## [AIM OF THE TASK]
Skip the pictures and restate, word for word, the lines from the one containing "BANKGEHEIMNIS" to the end of the data below.

## [RECORDS PROVIDED]
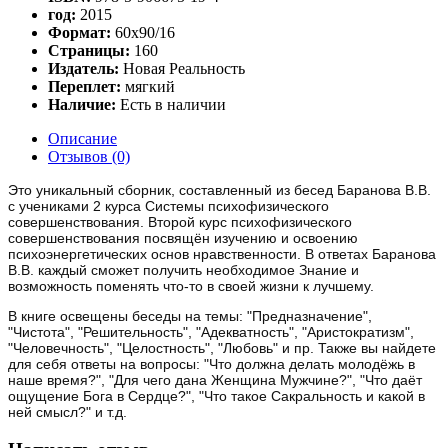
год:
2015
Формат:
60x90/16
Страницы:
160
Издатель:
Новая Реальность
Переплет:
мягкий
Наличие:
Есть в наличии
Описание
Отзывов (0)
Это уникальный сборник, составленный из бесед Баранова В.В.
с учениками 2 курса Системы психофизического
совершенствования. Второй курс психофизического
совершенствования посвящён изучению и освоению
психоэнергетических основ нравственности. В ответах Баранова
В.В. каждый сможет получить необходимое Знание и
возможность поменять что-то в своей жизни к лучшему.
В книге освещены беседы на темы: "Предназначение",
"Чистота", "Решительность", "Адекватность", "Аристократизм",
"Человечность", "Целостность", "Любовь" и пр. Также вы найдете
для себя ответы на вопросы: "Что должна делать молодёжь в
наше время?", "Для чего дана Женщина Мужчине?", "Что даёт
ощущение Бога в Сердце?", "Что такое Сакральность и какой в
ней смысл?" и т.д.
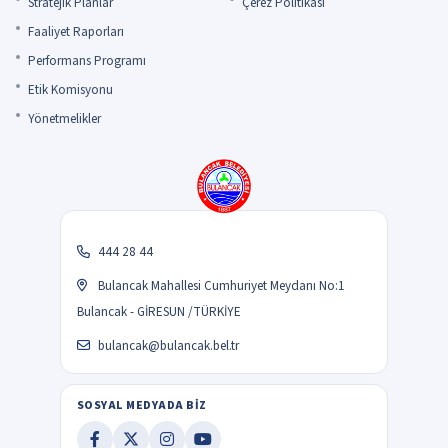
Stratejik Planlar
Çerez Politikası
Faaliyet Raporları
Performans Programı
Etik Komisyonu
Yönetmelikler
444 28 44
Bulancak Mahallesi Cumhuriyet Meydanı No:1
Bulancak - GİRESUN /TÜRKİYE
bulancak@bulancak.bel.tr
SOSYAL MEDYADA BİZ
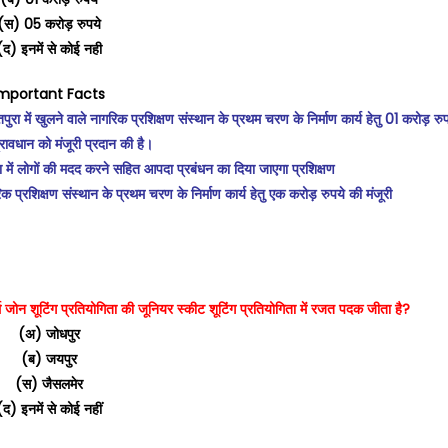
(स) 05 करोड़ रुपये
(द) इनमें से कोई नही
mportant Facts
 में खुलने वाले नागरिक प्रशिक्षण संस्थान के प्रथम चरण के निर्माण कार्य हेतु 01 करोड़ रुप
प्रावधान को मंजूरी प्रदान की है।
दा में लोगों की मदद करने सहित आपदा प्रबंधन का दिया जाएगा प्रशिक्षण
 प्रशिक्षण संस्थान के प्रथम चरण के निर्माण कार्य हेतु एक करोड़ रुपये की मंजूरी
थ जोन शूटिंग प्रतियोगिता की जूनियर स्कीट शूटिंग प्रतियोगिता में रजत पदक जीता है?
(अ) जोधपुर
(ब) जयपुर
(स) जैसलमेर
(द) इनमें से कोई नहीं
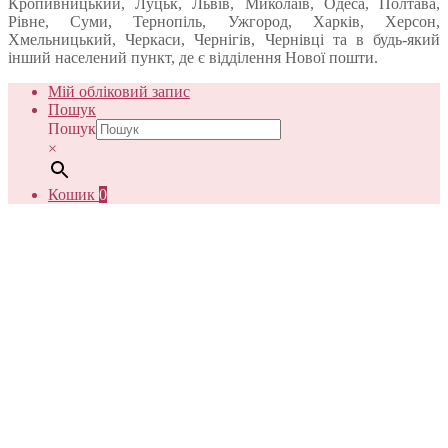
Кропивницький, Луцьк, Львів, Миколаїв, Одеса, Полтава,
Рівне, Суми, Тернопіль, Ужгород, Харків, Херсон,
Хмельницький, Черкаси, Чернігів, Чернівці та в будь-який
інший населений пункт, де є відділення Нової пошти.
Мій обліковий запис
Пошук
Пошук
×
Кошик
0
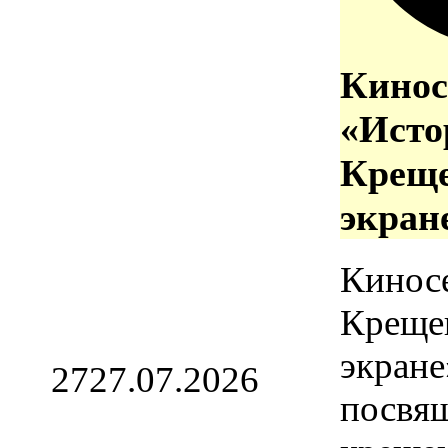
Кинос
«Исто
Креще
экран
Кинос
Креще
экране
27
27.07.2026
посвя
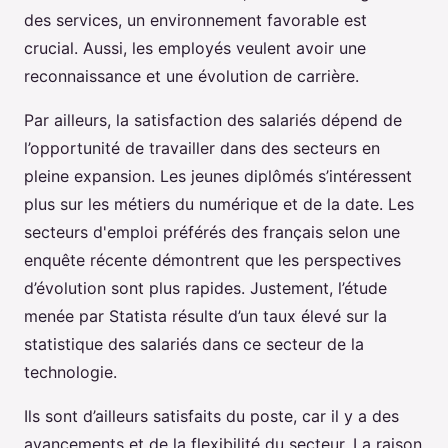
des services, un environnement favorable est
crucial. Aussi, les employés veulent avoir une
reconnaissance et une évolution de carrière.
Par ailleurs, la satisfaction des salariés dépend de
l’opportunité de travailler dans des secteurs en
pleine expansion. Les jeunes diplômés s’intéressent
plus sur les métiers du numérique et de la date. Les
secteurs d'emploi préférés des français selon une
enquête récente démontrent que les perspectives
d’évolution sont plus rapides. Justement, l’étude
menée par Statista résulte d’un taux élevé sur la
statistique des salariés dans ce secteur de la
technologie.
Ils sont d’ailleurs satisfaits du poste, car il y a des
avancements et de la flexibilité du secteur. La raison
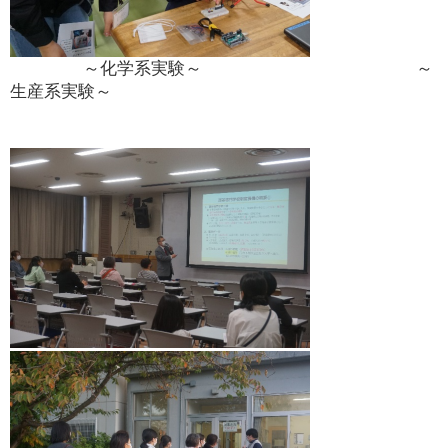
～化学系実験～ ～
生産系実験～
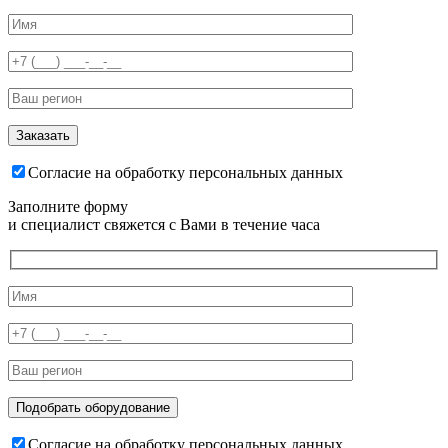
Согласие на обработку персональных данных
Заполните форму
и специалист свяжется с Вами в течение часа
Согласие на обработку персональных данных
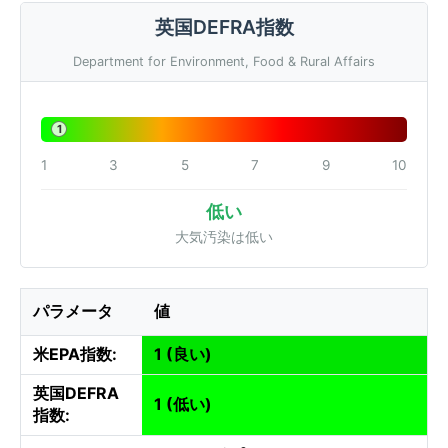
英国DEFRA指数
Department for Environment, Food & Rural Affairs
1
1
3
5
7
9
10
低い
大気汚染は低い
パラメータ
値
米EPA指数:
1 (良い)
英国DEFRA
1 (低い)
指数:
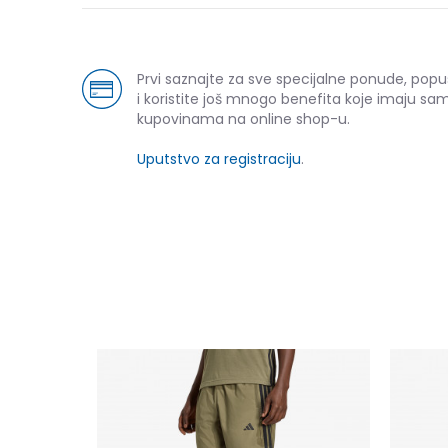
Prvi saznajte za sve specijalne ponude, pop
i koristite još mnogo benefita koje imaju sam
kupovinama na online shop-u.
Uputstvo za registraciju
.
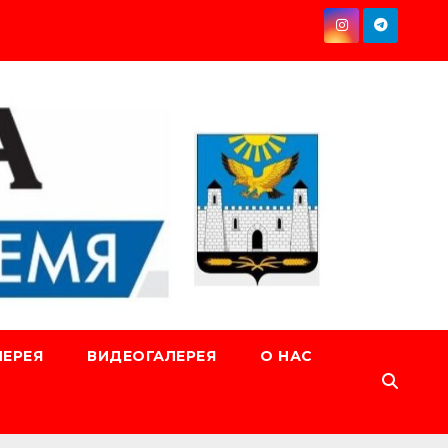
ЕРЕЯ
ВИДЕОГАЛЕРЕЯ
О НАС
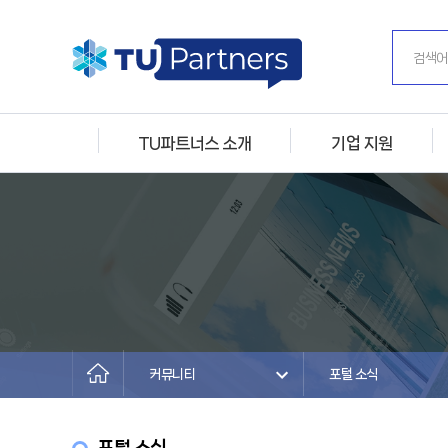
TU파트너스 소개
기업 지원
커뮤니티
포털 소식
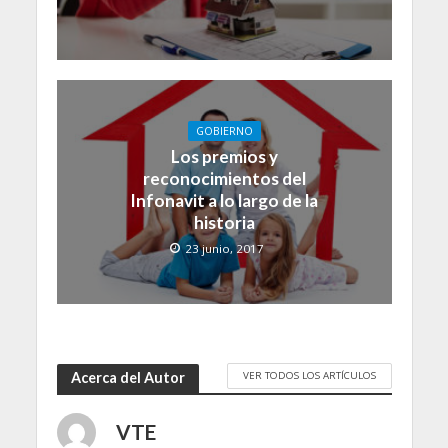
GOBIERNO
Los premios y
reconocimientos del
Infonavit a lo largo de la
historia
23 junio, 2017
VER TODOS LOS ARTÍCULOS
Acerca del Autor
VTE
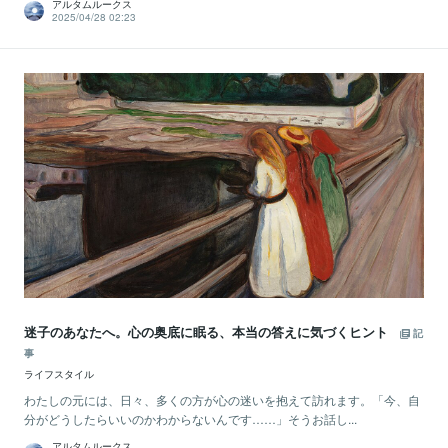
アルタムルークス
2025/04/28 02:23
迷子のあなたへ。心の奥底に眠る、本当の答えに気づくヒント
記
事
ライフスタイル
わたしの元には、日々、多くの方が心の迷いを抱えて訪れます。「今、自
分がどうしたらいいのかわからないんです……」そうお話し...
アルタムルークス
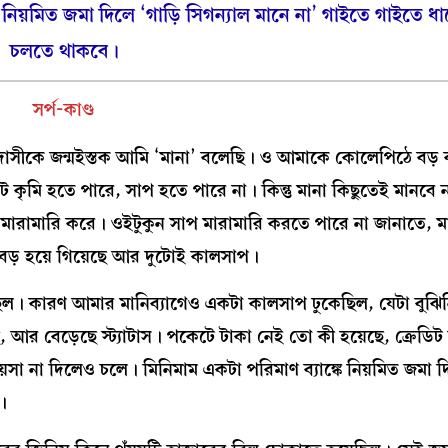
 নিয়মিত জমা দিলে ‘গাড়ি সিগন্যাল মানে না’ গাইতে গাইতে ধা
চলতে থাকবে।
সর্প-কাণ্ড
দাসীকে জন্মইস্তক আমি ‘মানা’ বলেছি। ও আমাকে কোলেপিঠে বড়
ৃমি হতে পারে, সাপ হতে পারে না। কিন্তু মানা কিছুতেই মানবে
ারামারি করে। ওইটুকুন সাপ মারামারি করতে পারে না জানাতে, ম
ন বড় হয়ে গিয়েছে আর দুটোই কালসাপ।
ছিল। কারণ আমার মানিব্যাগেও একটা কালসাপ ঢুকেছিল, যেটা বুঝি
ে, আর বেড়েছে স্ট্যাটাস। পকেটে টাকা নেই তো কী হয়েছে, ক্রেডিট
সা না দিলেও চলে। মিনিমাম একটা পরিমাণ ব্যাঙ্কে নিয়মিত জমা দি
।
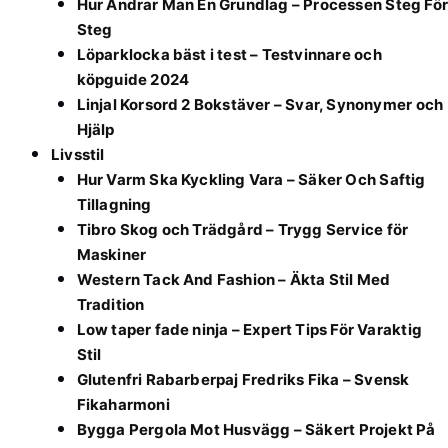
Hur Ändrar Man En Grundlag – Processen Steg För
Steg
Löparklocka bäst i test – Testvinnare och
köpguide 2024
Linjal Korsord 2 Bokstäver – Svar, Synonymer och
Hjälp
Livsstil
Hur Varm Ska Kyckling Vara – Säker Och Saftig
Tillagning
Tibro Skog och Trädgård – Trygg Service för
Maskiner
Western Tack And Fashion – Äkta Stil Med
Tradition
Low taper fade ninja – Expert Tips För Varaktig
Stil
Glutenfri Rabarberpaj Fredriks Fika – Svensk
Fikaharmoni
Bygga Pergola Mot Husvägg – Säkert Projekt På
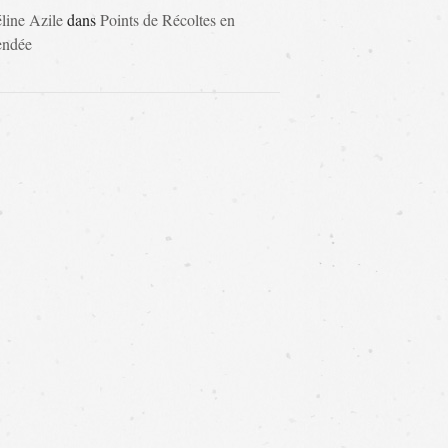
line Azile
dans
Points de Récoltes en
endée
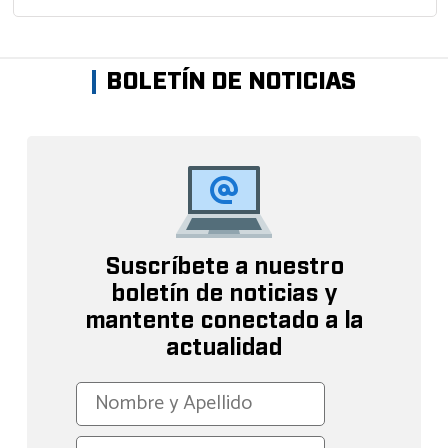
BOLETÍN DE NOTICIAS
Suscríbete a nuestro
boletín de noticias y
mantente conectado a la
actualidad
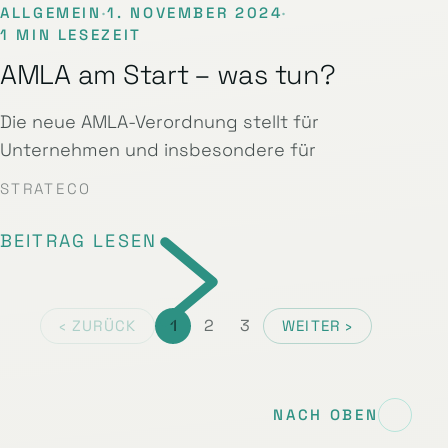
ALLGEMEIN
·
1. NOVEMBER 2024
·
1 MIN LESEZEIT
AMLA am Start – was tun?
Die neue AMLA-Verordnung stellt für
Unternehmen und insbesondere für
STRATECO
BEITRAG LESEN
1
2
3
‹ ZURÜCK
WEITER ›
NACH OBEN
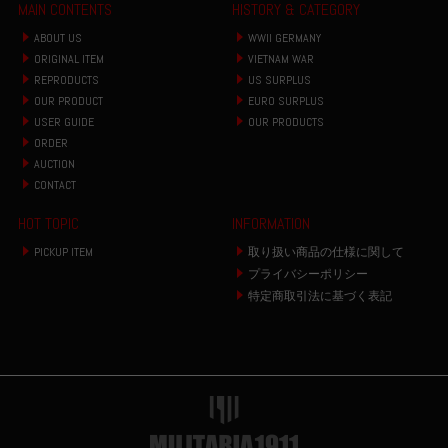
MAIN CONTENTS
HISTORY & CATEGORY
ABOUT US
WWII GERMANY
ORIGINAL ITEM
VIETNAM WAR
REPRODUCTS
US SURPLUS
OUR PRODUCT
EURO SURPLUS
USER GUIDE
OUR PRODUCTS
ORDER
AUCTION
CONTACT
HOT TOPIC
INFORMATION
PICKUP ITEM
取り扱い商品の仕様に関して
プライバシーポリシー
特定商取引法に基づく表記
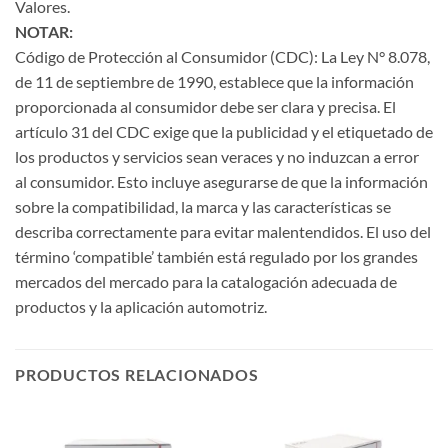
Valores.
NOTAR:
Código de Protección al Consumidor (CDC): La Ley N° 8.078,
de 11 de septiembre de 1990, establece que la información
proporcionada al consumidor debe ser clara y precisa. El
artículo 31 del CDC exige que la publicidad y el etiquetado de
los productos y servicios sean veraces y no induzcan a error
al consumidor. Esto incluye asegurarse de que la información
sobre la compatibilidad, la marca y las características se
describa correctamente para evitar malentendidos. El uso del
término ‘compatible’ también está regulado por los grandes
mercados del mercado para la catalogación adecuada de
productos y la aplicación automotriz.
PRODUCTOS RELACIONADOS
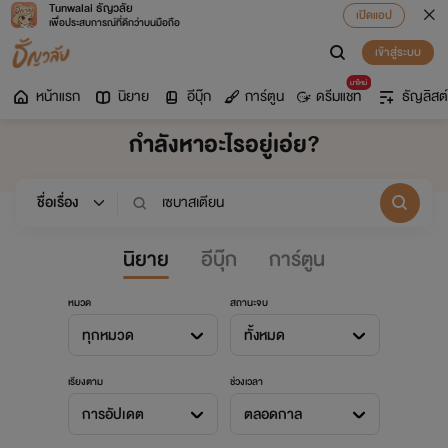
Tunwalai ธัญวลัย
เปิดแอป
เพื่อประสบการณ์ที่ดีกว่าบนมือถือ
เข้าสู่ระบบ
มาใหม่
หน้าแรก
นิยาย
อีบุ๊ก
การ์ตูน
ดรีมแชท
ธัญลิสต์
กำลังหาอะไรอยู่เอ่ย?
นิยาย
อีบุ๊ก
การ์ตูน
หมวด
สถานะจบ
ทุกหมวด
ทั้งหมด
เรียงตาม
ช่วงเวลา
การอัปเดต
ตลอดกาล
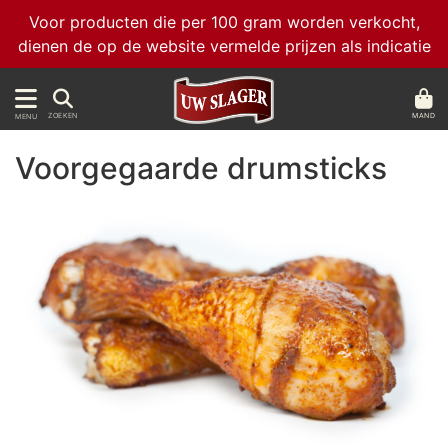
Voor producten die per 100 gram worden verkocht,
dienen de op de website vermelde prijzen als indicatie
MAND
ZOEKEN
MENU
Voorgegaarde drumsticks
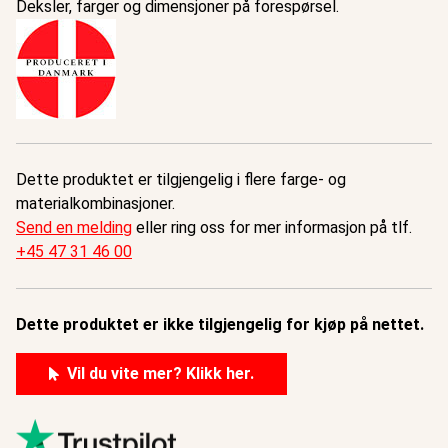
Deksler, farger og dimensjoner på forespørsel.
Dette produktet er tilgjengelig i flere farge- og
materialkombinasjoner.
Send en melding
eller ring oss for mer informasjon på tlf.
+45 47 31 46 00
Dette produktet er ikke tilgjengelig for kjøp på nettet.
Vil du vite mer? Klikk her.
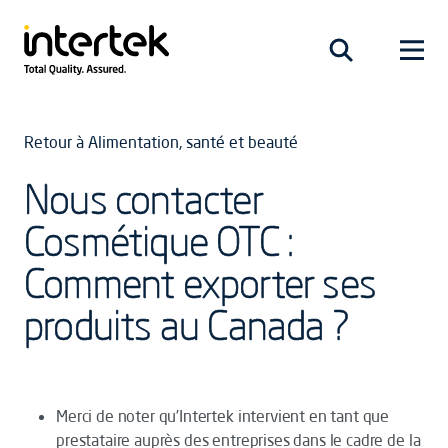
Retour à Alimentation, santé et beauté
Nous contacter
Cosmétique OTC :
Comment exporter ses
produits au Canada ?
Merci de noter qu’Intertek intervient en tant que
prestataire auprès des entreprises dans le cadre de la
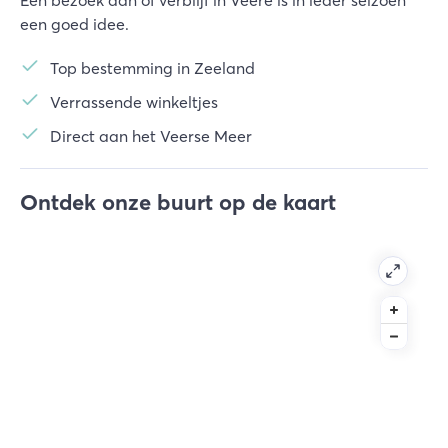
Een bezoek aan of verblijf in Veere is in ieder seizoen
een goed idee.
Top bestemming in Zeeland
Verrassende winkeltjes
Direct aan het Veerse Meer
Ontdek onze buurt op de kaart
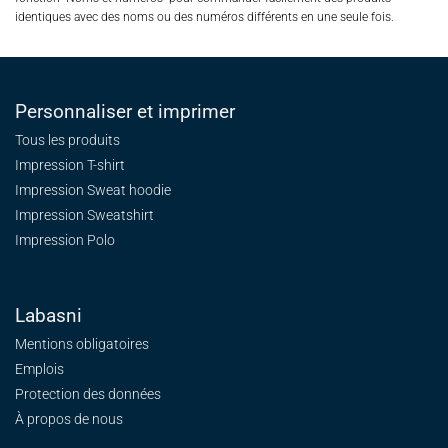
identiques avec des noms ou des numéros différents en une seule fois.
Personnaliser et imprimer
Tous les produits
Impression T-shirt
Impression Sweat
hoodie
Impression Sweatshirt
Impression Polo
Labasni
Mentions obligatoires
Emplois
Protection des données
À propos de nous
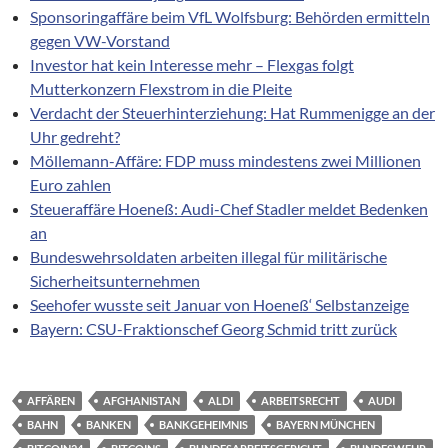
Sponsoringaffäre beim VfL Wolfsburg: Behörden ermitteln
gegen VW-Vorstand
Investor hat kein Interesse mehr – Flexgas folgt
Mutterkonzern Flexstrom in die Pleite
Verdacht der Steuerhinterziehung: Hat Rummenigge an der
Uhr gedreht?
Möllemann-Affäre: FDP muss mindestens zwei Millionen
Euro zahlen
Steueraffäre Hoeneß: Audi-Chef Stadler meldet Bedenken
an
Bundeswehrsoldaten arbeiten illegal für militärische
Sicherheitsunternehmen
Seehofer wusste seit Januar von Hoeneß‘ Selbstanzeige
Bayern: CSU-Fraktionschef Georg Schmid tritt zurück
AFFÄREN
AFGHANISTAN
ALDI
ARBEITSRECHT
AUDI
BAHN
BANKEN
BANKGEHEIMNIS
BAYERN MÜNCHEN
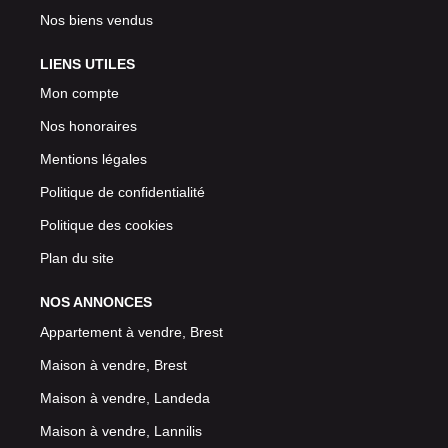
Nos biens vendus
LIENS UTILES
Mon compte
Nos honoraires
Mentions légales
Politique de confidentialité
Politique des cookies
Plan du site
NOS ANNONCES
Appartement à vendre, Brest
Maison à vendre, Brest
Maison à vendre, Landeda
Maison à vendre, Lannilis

## [WRITTEN RESPONSE]
BANKGEHEIMNIS
BAYERN MÜNCHEN
Nos biens vendus
LIENS UTILES
Mon compte
Nos honoraires
Mentions légales
Politique de confidentialité
Politique des cookies
Plan du site
NOS ANNONCES
Appartement à vendre, Brest
Maison à vendre, Brest
Maison à vendre, Landeda
Maison à vendre, Lannilis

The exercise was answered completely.